[Collected data entries]
● ● ● ● ●
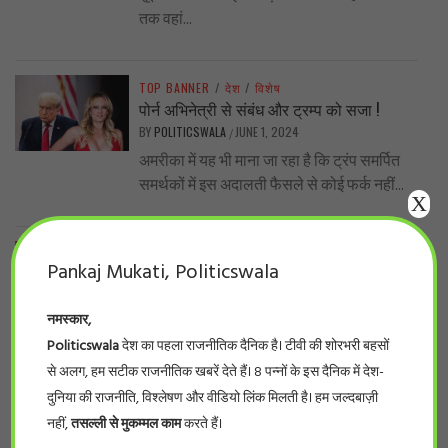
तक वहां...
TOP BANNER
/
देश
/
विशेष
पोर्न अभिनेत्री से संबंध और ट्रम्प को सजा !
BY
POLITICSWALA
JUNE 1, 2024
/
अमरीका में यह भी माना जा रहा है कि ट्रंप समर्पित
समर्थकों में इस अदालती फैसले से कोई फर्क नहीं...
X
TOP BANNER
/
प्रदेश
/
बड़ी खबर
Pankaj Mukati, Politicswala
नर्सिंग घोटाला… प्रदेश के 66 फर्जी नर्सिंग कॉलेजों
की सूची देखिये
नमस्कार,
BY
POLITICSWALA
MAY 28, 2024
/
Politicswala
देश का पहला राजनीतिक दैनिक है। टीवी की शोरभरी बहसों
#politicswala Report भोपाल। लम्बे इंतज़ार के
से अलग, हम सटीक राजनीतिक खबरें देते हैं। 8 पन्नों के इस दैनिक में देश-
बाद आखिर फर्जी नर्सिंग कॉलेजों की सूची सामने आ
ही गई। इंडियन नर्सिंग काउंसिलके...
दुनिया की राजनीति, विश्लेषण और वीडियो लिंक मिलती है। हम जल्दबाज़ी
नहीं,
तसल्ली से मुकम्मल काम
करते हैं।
● ● ● ● ●
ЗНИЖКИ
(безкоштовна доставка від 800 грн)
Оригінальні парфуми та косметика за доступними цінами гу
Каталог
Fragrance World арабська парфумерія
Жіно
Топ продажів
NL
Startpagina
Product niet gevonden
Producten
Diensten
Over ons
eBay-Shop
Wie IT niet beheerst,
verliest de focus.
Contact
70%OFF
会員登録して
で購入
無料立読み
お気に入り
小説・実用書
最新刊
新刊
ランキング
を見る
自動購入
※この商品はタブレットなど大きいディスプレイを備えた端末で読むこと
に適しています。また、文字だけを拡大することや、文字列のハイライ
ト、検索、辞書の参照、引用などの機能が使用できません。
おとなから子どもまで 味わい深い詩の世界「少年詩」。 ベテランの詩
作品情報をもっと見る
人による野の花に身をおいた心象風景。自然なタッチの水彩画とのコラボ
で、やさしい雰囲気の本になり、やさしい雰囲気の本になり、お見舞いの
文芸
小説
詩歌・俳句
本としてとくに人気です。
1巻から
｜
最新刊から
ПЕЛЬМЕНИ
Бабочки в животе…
● ● ● ● ●
## WHAT THE TASK REQUIRES
All that belongs in the answer is the run of lines above from the line containing "Startpagina" through the line containing "Бабочки в животе…", exactly as written.

## WRITTEN RESPONSE
Startpagina
Product niet gevonden
Producten
Diensten
Over ons
eBay-Shop
Wie IT niet beheerst,
verliest de focus.
Contact
70%OFF
会員登録して
で購入
無料立読み
お気に入り
小説・実用書
最新刊
新刊
ランキング
を見る
自動購入
※この商品はタブレットなど大きいディスプレイを備えた端末で読むこと
に適しています。また、文字だけを拡大することや、文字列のハイライ
ト、検索、辞書の参照、引用などの機能が使用できません。
おとなから子どもまで 味わい深い詩の世界「少年詩」。 ベテランの詩
作品情報をもっと見る
人による野の花に身をおいた心象風景。自然なタッチの水彩画とのコラボ
で、やさしい雰囲気の本になり、やさしい雰囲気の本になり、お見舞いの
文芸
小説
詩歌・俳句
本としてとくに人気です。
1巻から
｜
最新刊から
ПЕЛЬМЕНИ
Бабочки в животе…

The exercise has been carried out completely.